Glenwood Springs Mayor Mike Gamba outside City Hall. Mike's older brother, Mark, is mayor of his hometown as well, Milwaukie, Oregon, outside of Portland.
Collen O’Neil | Post Independent

Glenwood Springs City Council has added a new item on its bi-weekly, public meeting agenda — “Conflict of Interest Disclosure.”

At Thursday’s regular City Council meeting, following the Pledge of Allegiance and before citizens may speak to their elected officials regarding items not already on the evening’s agenda, the mayor and councilors will have an opportunity to let their constituents know of any conflict of interest related to any items up for information, discussion and/or action.

Glenwood Springs Mayor Michael Gamba told the Post Independent Wednesday that the new, standing item grew out of a general discussion by council regarding “whether or not other council members had conflicts of interest on certain topics.

“As a result, we have decided to put this in as a regular agenda item preceding every meeting, during which time each council member will identify any potential conflicts that they have with any items on the agenda prior to the meeting,” Gamba said.

When asked if the recent decision had anything to do with discussions in recent months about policies governing vacation rentals in Glenwood Springs, Gamba replied, “That was one of the issues that one council member raised that they believed that another council member had a conflict.”

He added, “That was one of those issues; there were a number of issues.”

The Glenwood Spring’s Municipal Code covers conflicts of interest, disclosure and disqualification, stating, “Any Council Member with a substantial interest in a transaction with the City shall give notice of the interest to the City Council and to the City Manager as soon as reasonably possible after the interest has risen.”

Furthermore, the city’s Municipal Code defines “substantial interest,” in this specific case, as, “Any present interest by a Council Member or appointee, including without limitation a pecuniary interest in the outcome of a transaction or a family relation with a person directly involved in a transaction, which would cause a reasonably prudent person observing the transaction to expect a marked tendency by the Council Member or appointee to make a decision other than an objective decision.”

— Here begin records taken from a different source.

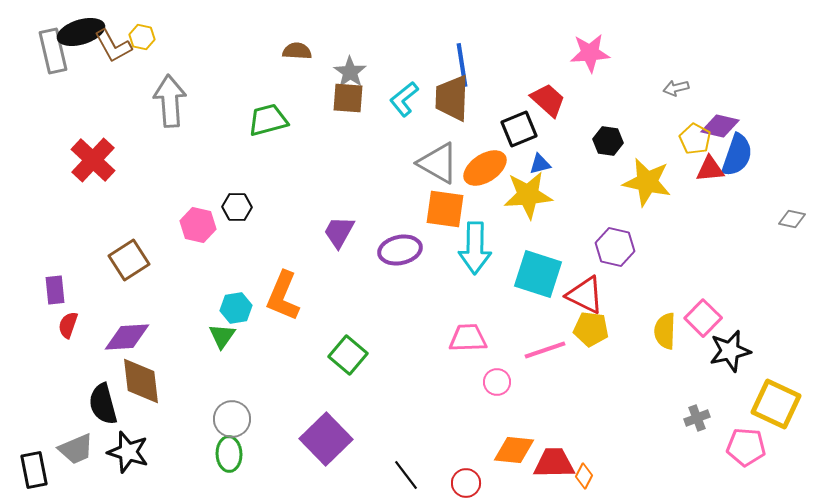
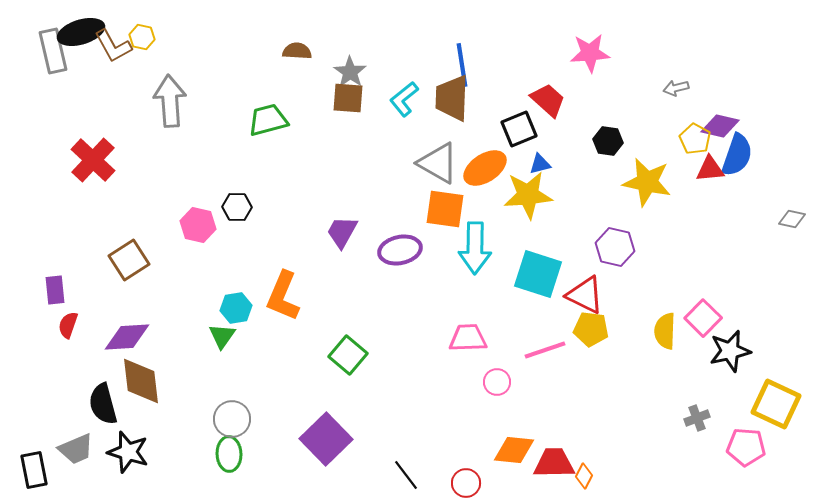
purple trapezoid at (339, 232): moved 3 px right
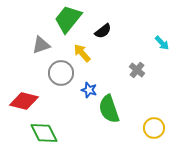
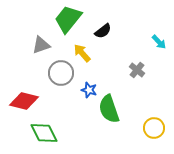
cyan arrow: moved 3 px left, 1 px up
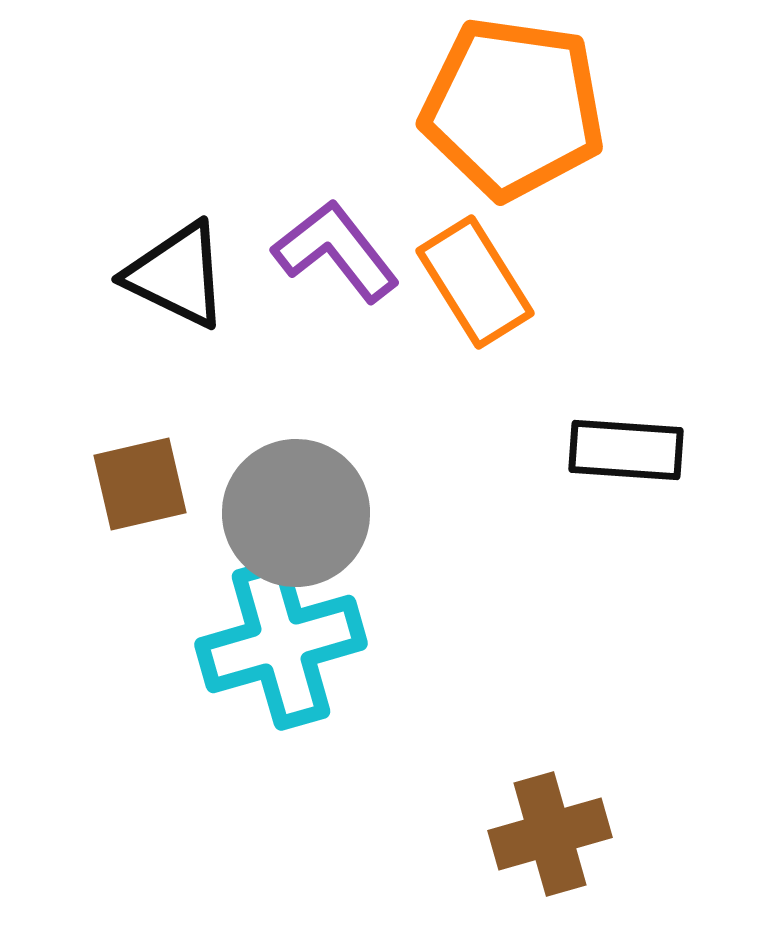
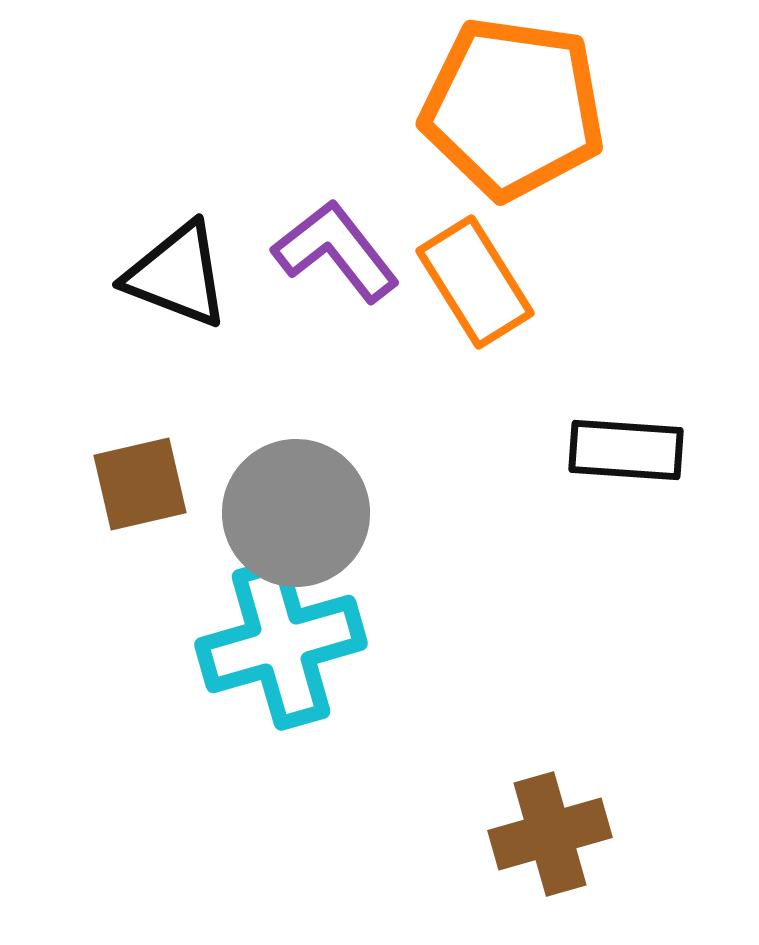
black triangle: rotated 5 degrees counterclockwise
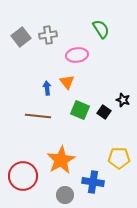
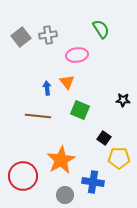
black star: rotated 16 degrees counterclockwise
black square: moved 26 px down
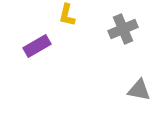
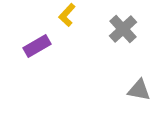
yellow L-shape: rotated 30 degrees clockwise
gray cross: rotated 20 degrees counterclockwise
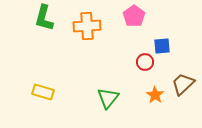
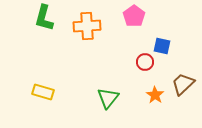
blue square: rotated 18 degrees clockwise
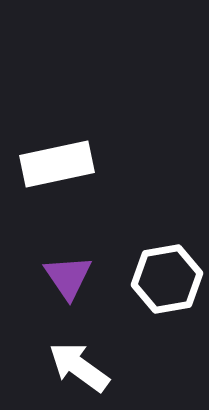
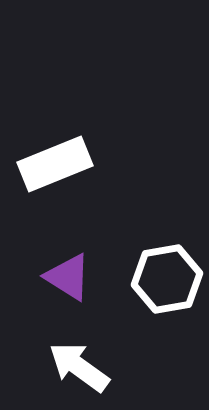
white rectangle: moved 2 px left; rotated 10 degrees counterclockwise
purple triangle: rotated 24 degrees counterclockwise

However, “The term substantial interest shall not be construed to include an interest which is purely speculative or hypothetical.”

“We have just now begun to ask councilors at the beginning of regular meetings to self-identify where they have a conflict of interest, and that is a critical step forward,” Ward 2 City Councilor Rick Voorhees said.

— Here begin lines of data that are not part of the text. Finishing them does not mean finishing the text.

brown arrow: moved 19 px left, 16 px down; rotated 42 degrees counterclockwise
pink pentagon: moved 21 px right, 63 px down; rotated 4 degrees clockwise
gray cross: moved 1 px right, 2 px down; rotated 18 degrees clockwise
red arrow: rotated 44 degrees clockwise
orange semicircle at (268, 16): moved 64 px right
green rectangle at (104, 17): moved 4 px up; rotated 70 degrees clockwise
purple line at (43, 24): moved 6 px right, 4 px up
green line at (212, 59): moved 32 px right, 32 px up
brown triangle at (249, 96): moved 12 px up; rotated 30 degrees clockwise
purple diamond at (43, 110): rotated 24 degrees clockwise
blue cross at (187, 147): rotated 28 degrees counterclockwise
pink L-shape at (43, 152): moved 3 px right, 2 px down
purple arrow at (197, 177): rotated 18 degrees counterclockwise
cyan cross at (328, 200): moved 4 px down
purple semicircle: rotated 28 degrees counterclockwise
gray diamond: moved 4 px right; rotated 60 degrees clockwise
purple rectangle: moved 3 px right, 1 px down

“What the public should demand is that councilors will not try to influence any agenda item in which they are conflicted, and that should include leaving the discussion,” Voorhees said. “That is a high bar during public meetings, but means also that councilors should be bound not to say or do anything prior to that meeting that could be seen as an attempt to influence that decision.”

Ward 5 City Councilor Jonathan Godes told the Post Independent, “When I worked for other municipalities, the internal standard and expectation was that anyone associated with the city — council, board, commissions, staff — who had an appearance of a conflict of interest, should recuse themselves.

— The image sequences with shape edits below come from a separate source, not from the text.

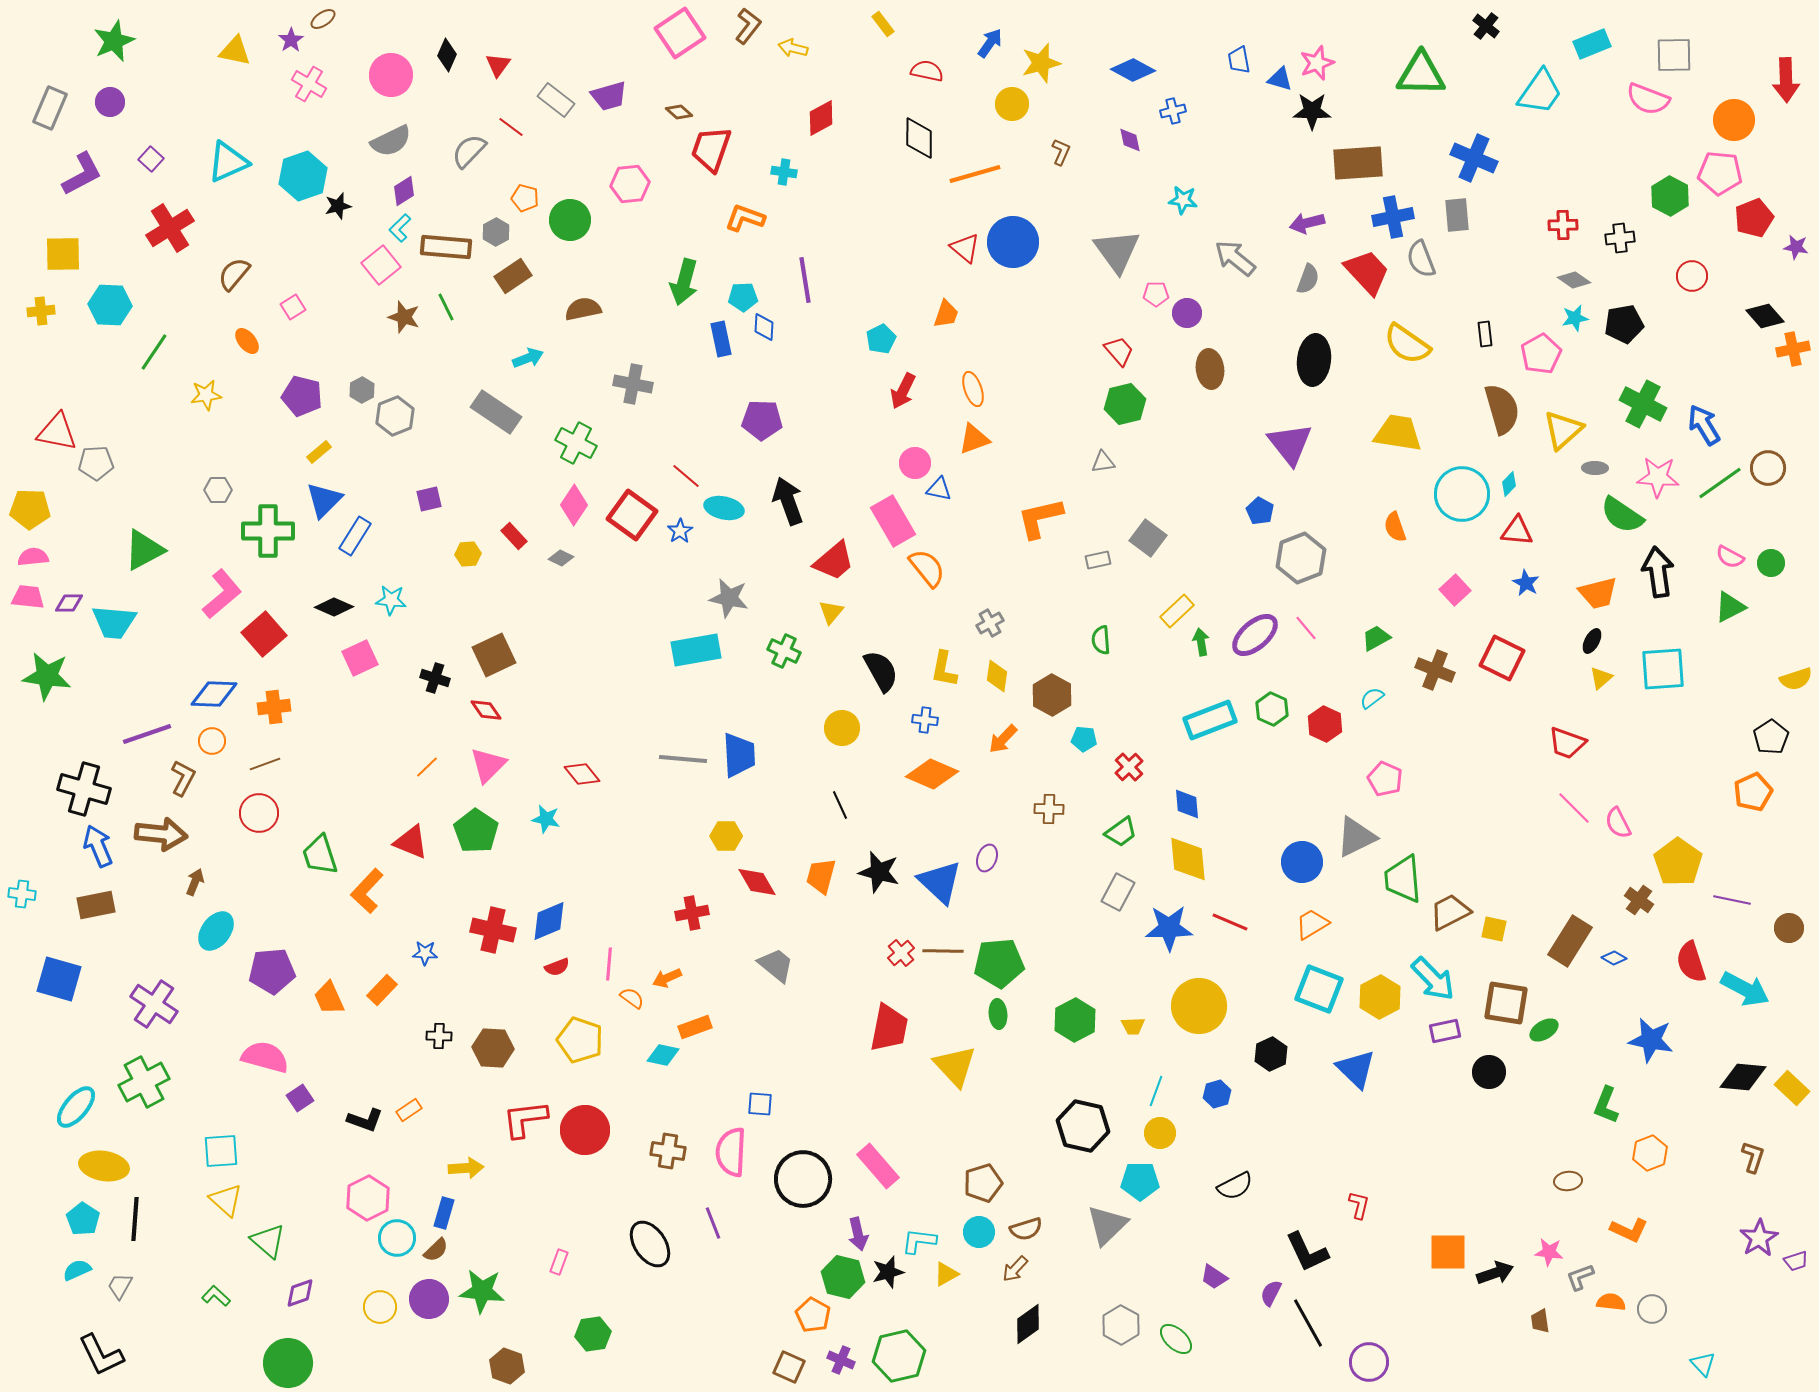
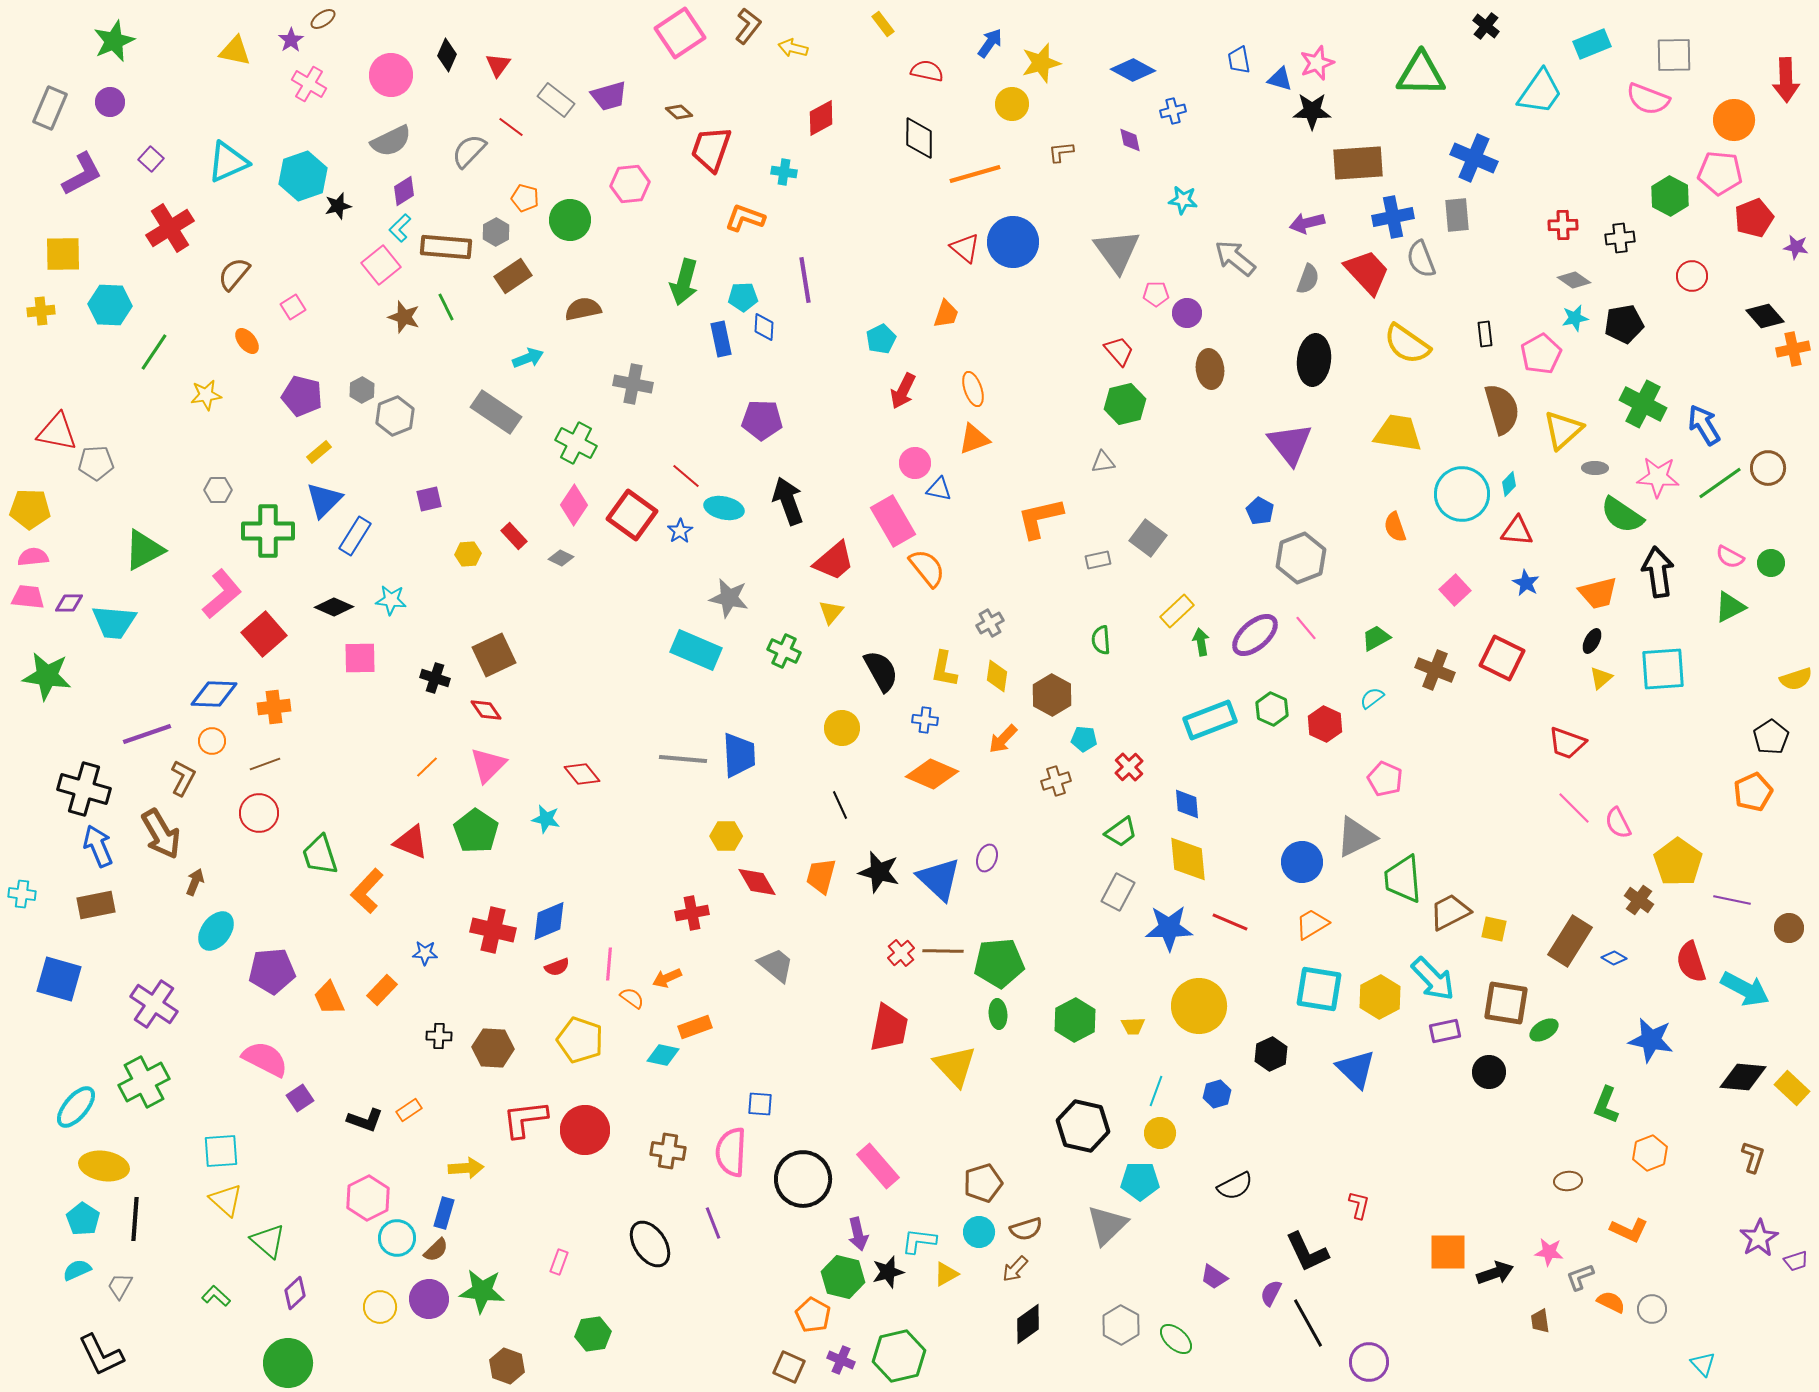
brown L-shape at (1061, 152): rotated 120 degrees counterclockwise
cyan rectangle at (696, 650): rotated 33 degrees clockwise
pink square at (360, 658): rotated 24 degrees clockwise
brown cross at (1049, 809): moved 7 px right, 28 px up; rotated 20 degrees counterclockwise
brown arrow at (161, 834): rotated 54 degrees clockwise
blue triangle at (940, 882): moved 1 px left, 3 px up
cyan square at (1319, 989): rotated 12 degrees counterclockwise
pink semicircle at (265, 1057): moved 2 px down; rotated 12 degrees clockwise
purple diamond at (300, 1293): moved 5 px left; rotated 24 degrees counterclockwise
orange semicircle at (1611, 1302): rotated 20 degrees clockwise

“Our council does not share this same standard, but has taken steps lately to publicly disclose if they have an interest that could give the appearance of a conflict,” Godes said.

Voorhees additionally stated that, “Our public also needs to know that it is not automatically illegal or unethical for councilors to have a financial conflict of interest in decision items. Potential conflicts in property and business ownership by individual councilors and/or their immediate families cannot be avoided in our small town.”

That was a sentiment Godes and Gamba seemed in line with, as well.

“So many of us on council are professionally tied to real estate and development projects,” Godes said. “It is difficult to have all of these projects we are trying to do right now, without bumping against someone’s interest somewhere in town.”

Added Gamba, “I have recused myself a number of times, as have other council members. Because we have a conflict does not mean that there is something inappropriate going on.”